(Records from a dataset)
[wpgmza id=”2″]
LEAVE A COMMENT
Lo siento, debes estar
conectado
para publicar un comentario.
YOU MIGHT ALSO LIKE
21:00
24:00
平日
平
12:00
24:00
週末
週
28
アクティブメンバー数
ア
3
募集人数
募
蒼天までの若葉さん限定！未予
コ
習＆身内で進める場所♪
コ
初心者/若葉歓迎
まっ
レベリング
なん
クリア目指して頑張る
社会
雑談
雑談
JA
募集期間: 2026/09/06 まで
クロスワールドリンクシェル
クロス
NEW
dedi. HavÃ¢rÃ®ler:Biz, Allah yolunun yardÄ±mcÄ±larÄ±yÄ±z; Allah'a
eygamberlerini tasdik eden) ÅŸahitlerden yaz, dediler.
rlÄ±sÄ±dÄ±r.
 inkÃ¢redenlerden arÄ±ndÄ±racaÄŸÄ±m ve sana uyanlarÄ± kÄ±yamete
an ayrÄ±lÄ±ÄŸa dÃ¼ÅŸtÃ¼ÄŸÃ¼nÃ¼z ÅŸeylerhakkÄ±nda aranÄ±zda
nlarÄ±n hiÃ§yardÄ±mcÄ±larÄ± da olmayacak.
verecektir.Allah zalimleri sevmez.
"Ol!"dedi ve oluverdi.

...

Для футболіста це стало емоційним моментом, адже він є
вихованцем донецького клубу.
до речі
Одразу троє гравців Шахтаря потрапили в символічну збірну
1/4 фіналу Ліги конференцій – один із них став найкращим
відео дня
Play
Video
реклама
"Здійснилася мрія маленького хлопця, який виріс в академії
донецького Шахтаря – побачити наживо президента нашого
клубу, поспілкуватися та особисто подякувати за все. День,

--

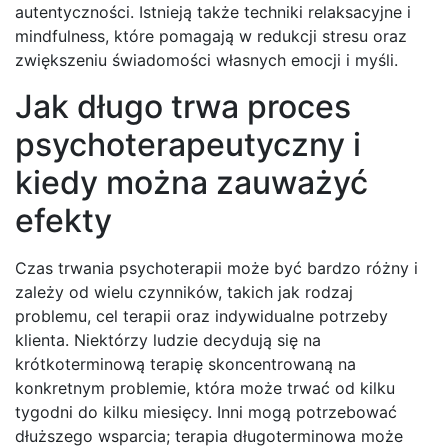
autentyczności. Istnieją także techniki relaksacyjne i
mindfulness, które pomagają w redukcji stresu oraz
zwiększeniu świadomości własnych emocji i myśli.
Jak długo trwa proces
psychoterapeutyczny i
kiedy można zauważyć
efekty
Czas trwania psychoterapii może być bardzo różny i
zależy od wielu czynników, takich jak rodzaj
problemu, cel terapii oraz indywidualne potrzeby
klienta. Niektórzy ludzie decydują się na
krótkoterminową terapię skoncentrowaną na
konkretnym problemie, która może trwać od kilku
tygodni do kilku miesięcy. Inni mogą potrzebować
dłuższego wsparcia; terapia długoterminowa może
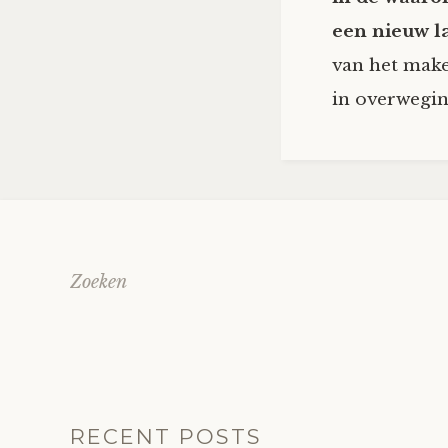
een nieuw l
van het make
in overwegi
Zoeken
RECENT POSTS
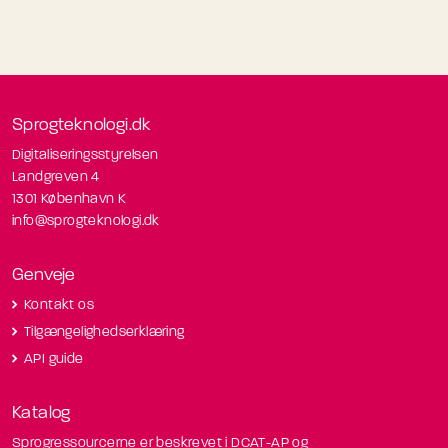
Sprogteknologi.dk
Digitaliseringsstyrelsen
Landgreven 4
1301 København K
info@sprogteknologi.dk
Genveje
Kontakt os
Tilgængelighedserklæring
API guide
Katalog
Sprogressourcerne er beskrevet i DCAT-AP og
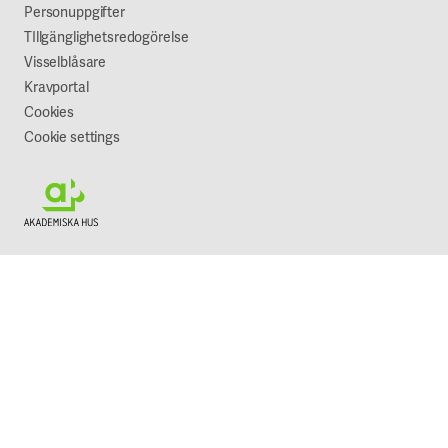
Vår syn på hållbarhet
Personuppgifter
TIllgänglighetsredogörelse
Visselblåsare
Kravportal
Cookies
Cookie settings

> _About this task_
Across the entries above, find the lines with the string "yardÄ" and copy them.

> _Task output_
dedi. HavÃ¢rÃ®ler:Biz, Allah yolunun yardÄ±mcÄ±larÄ±yÄ±z; Allah'a
nlarÄ±n hiÃ§yardÄ±mcÄ±larÄ± da olmayacak.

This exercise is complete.